Bounding box prediction data:
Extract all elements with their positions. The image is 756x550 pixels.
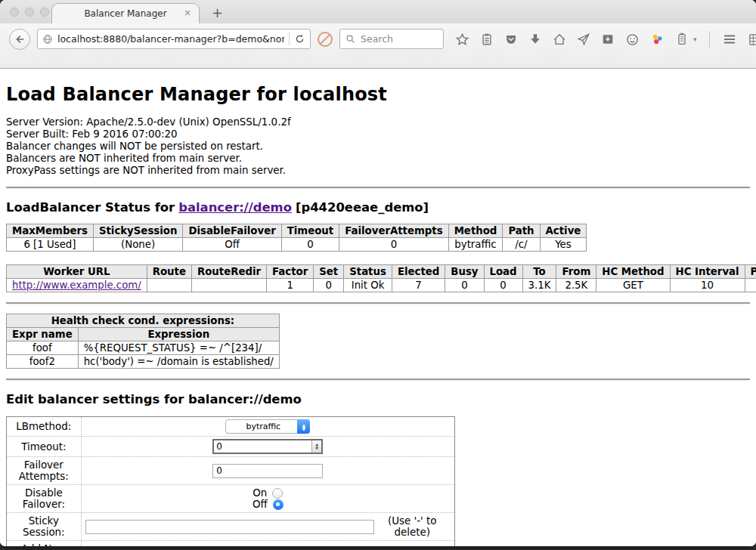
close-window-button[interactable] [10, 8, 19, 17]
radio-on-row: On [83, 487, 453, 499]
minimize-window-button[interactable] [25, 8, 34, 17]
search-placeholder: Search [361, 33, 393, 45]
zoom-window-button[interactable] [40, 8, 49, 17]
window-controls [10, 8, 49, 17]
column-header: To [522, 265, 556, 279]
toolbar-separator [709, 31, 710, 48]
lbmethod-select[interactable]: bytraffic ▲▼ [225, 419, 310, 434]
column-header: Expr name [7, 328, 79, 341]
reload-icon[interactable] [294, 33, 305, 45]
send-tab-icon[interactable] [577, 32, 590, 46]
timeout-input[interactable]: 0 ▲▼ [212, 439, 323, 454]
table-title: Health check cond. expressions: [7, 314, 280, 328]
server-info-line: Server Built: Feb 9 2016 07:00:20 [6, 128, 750, 141]
url-divider [289, 32, 290, 45]
column-header: Route [147, 265, 191, 279]
battery-icon[interactable] [675, 32, 689, 46]
table-cell: hc('body') =~ /domain is established/ [78, 355, 279, 369]
worker-table: Worker URLRouteRouteRedirFactorSetStatus… [6, 264, 756, 292]
search-icon [345, 34, 356, 45]
column-header: Active [540, 224, 587, 238]
table-row: 6 [1 Used](None)Off00bytraffic/c/Yes [7, 238, 587, 252]
bookmark-star-icon[interactable] [455, 32, 469, 47]
table-cell: 2.5K [556, 279, 596, 292]
tab-close-icon[interactable]: × [184, 8, 191, 17]
column-header: HC Method [596, 265, 670, 279]
radio-off-label: Off [253, 499, 268, 510]
radio-on-label: On [253, 487, 267, 499]
divider [6, 187, 750, 188]
table-cell [191, 279, 266, 292]
table-cell: 0 [445, 279, 484, 292]
server-info-line: Server Version: Apache/2.5.0-dev (Unix) … [6, 116, 750, 128]
toolbar-buttons: ▾ [455, 29, 756, 50]
add-new-worker-label: Add New Worker: [7, 541, 82, 546]
column-header: Busy [445, 265, 484, 279]
table-cell: 6 [1 Used] [7, 238, 94, 252]
balancer-link[interactable]: balancer://demo [178, 200, 292, 215]
disable-failover-off-radio[interactable] [273, 499, 284, 510]
column-header: RouteRedir [191, 265, 266, 279]
tab-queue-icon[interactable] [601, 32, 615, 46]
table-cell: 1 [267, 279, 314, 292]
column-header: FailoverAttempts [339, 224, 448, 238]
browser-tab[interactable]: Balancer Manager × [51, 3, 200, 23]
edit-balancer-form: LBmethod: bytraffic ▲▼ Timeout: 0 ▲▼ [6, 416, 455, 546]
table-cell: Init Ok [344, 279, 392, 292]
grid-icon[interactable] [748, 32, 756, 47]
server-info-line: Balancer changes will NOT be persisted o… [6, 141, 750, 153]
sticky-session-input[interactable] [85, 520, 374, 534]
table-row: http://www.example.com/ 10Init Ok7003.1K… [7, 279, 756, 292]
balancer-status-table: MaxMembersStickySessionDisableFailoverTi… [6, 224, 587, 252]
server-info: Server Version: Apache/2.5.0-dev (Unix) … [6, 116, 750, 177]
column-header: Timeout [281, 224, 339, 238]
radio-off-row: Off [83, 499, 453, 510]
pocket-icon[interactable] [504, 32, 518, 46]
server-info-line: ProxyPass settings are NOT inherited fro… [6, 165, 750, 177]
column-header: Factor [267, 265, 314, 279]
column-header: HC Interval [670, 265, 745, 279]
sticky-session-label: Sticky Session: [7, 513, 82, 541]
search-bar[interactable]: Search [339, 29, 444, 49]
column-header: Expression [78, 328, 279, 341]
column-header: Set [314, 265, 344, 279]
worker-url-link[interactable]: http://www.example.com/ [12, 280, 141, 291]
table-cell: http://www.example.com/ [7, 279, 147, 292]
home-icon[interactable] [553, 32, 566, 46]
table-cell: Off [183, 238, 281, 252]
menu-icon[interactable] [722, 32, 737, 47]
page-content: Load Balancer Manager for localhost Serv… [0, 69, 756, 546]
page-title: Load Balancer Manager for localhost [6, 84, 750, 105]
failover-attempts-input[interactable]: 0 [212, 464, 323, 478]
table-cell: 7 [392, 279, 445, 292]
number-stepper-icon[interactable]: ▲▼ [311, 440, 321, 453]
back-arrow-icon [14, 33, 26, 45]
table-cell: 0 [281, 238, 339, 252]
disable-failover-on-radio[interactable] [272, 488, 283, 499]
column-header: Method [448, 224, 503, 238]
column-header: Status [344, 265, 392, 279]
table-cell: 10 [670, 279, 745, 292]
dropdown-caret-icon[interactable]: ▾ [693, 36, 697, 43]
timeout-value: 0 [216, 441, 222, 452]
url-bar[interactable]: localhost:8880/balancer-manager?b=demo&n… [37, 29, 311, 49]
table-cell: foof2 [7, 355, 79, 369]
table-cell: 3.1K [522, 279, 556, 292]
status-heading-prefix: LoadBalancer Status for [6, 200, 175, 215]
content-blocked-icon[interactable] [318, 32, 333, 47]
lbmethod-label: LBmethod: [7, 417, 82, 437]
failover-attempts-label: Failover Attempts: [7, 457, 82, 485]
table-cell: /c/ [503, 238, 540, 252]
downloads-icon[interactable] [528, 32, 542, 46]
edit-settings-heading: Edit balancer settings for balancer://de… [6, 392, 750, 406]
feedback-smiley-icon[interactable] [625, 32, 640, 47]
column-header: Load [484, 265, 522, 279]
clipboard-icon[interactable] [480, 32, 494, 46]
table-cell: GET [596, 279, 670, 292]
sticky-session-row: (Use '-' to delete) [83, 515, 453, 538]
url-text[interactable]: localhost:8880/balancer-manager?b=demo&n… [57, 33, 284, 45]
colored-dots-icon[interactable] [650, 32, 665, 47]
new-tab-button[interactable]: + [212, 6, 223, 20]
column-header: Passes [745, 265, 756, 279]
back-button[interactable] [9, 29, 30, 50]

## Work request
I need each line of the entries that holds the string "heading" located and copied.

## Expected answer
status-heading-prefix: LoadBalancer Status for [6, 200, 175, 215]
edit-settings-heading: Edit balancer settings for balancer://de… [6, 392, 750, 406]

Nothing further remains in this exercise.